Es gibt einen Witz unter Apple-Anhängern. Er geht so: Worauf warten wir noch länger als auf den Apple-Fernseher? Antwort: auf einen Vertragsabschluss mit China Mobile.

Verifizieren lässt sich der Ursprung nicht – aber das Warten auf einen Deal mit dem größten Mobilfunkanbieter der Welt ist längst so alt wie das Jahrzehnt.
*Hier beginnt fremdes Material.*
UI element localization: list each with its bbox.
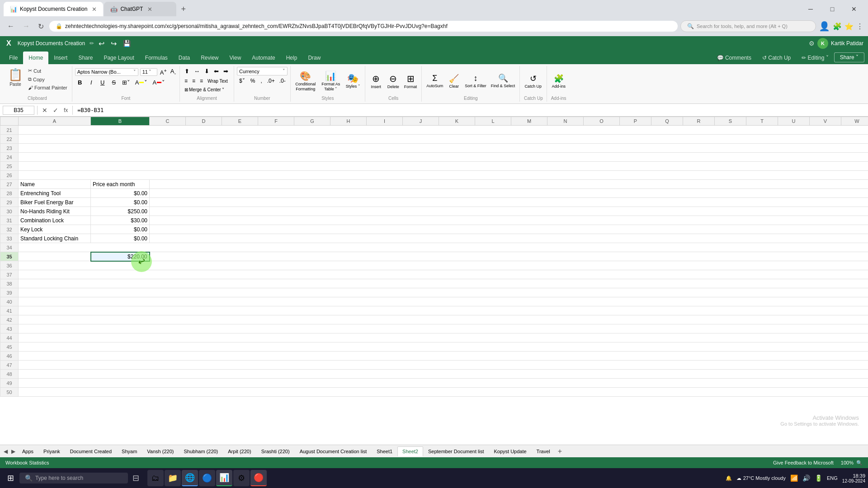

Bislang wird das iPhone im bevölkerungsreichsten Land der Erde nur über die beiden kleineren Provider China Unicom und China Telecom angeboten – nicht aber über den Monopolisten China Mobile, der allein über unglaubliche 715 Millionen Abonnenten verfügt.

Umsatzeinbruch von 43 Prozent: Apple muss in China was tun

Die jüngsten Quartalszahlen unterstrichen in aller Deutlichkeit, dass das Ausbleiben des Deals längst zur Belastung für Apples Bilanz geworden ist. Tim Cook musste eingestehen, dass der Umsatz in China um dramatische 43 Prozent im Vergleich zum Vorjahresquartal eingebrochen ist – dabei galt das asiatische Riesenreich jahrelang als die Wachstumshoffnung.

Entsprechend sehnsüchtig wird nun die Kooperation mit China Mobile erwartet. Neue Hoffnung für den Deal keimte bei Apple-Aktionären gestern auf, als Reuters berichtete, dass sich CEO Tim Cook mit dem Amtskollegen Xi Guohua in Peking getroffen habe. Wie China Mobile bestätigte, haben die Konzernchefs dabei eine nähere Zusammenarbeit erörtert.

Deal nach 4G-Lizenzvergabe?

Auch die asiatische Nummer eins auf dem Handymarkt dürfte an einem Vertrieb von iPhones interessiert sein – während das Nutzerwachstum weiter anzieht, stagnieren die Gewinne, da China Mobile gegenüber China Unicom und China Telecom ein schwächeres 3G-Netz anbietet.

In zweiten Halbjahr werden in China nun die 4G-Lizenzen vergeben, die einen Deal mit Apples iPhone lukrativer erscheinen lassen – für beide Seiten. Analysten erwarten, dass Apple durch einen Vertrieb über China Mobile jährlich bis zu 30 Millionen iPhones zusätzlich absetzen könnte – im Juni-Quartal hatte Apple weltweit 31 Millionen Smartphones verkauft. Die Bedeutung des Deals erklärt sich damit von selbst …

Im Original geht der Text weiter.